Recent studies [6,23] in patients with liver cirrhosis have shown hypercoagulable status based on ETP values; these values increase with the severity of liver disease as opposed to the observations made by Tripodi et al. [19]. Increased ETP in patients with cirrhosis of the liver, including severe disease, has a hypercoagulable status if thrombin generation is affected by the addition of thrombomodulin. In addition, the administration of low or high concentrations of tissue factor as well as different concentrations of thrombomodulin leads to the detection of hypercoagulant status. Protac administration leads to inhibition of coagulation in patients with cirrhosis compared to the control group [23]. Gatt A et al. [24] showed in their study that patients with cirrhosis and a high INR had a hypercoagulable thrombin generation profile in plasma with an increased maximum velocity of thrombin generation, decreased rate of thrombin inhibition, higher ETP after the addition of Protac and higher ETP ratios. This study confirms that thrombin generation parameters are more useful coagulation markers to evaluate bleeding risk in cirrhotic patients than conventional coagulation markers (APTT, PT, or INR) [24].

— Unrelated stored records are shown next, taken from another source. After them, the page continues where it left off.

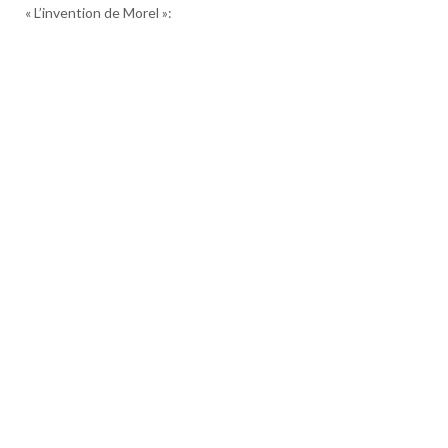
« L’invention de Morel »: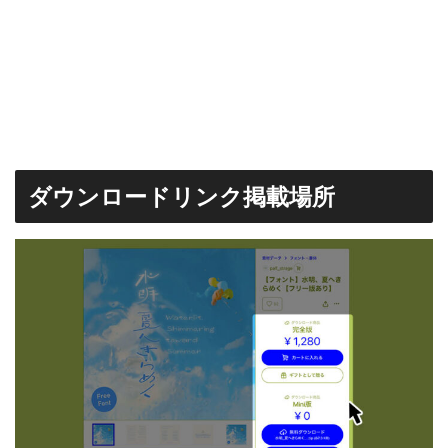
ダウンロードリンク掲載場所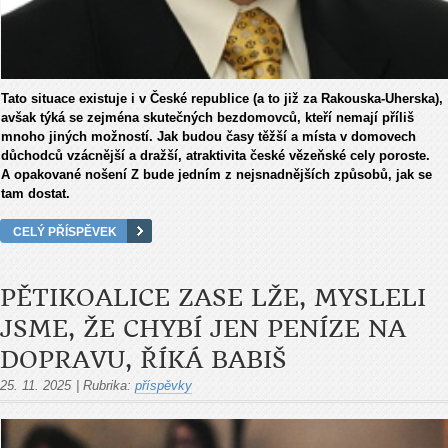
Tato situace existuje i v České republice (a to již za Rakouska-Uherska),
avšak týká se zejména skutečných bezdomovců, kteří nemají příliš
mnoho jiných možností. Jak budou časy těžší a místa v domovech
důchodců vzácnější a dražší, atraktivita české vězeňské cely poroste.
A opakované nošení Z bude jedním z nejsnadnějších způsobů, jak se
tam dostat.
CELÝ PŘÍSPĚVEK
PĚTIKOALICE ZASE LŽE, MYSLELI
JSME, ŽE CHYBÍ JEN PENÍZE NA
DOPRAVU, ŘÍKÁ BABIŠ
25. 11. 2025
|
Rubrika:
příspěvky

This study has several limitations. First, the number of study subjects was relatively small, especially from the Child C class. This is due that our study is a pilot one and monocentric, and the results should be analyzed on larger patient groups. Second, the age of the cirrhotic patients was higher than the healthy controls. However, it has been proven that in the general population the age does not have a big impact on thrombin generation. Moreover, in cirrhotic patients, this effect is even smaller owing to the fact that cirrhosis-related distortion of the coagulation cascade disrupts the effect that age has on plasma levels of coagulation factors [22]. Third, our study was achieved without the addition of thrombomodulin, and according to Lisman’s study, that is not an adequate way to evaluate the coagulation status of cirrhotic patients [11].

5. Conclusions

Thrombin generation assay is useful for each patient with chronic liver disease as thrombin generation is very variable from one subject to another.

Given the variability of thrombin generation in patients with chronic liver disease, its dosing could serve to identify patients with high thrombotic risk and establish personalized conduct toward them.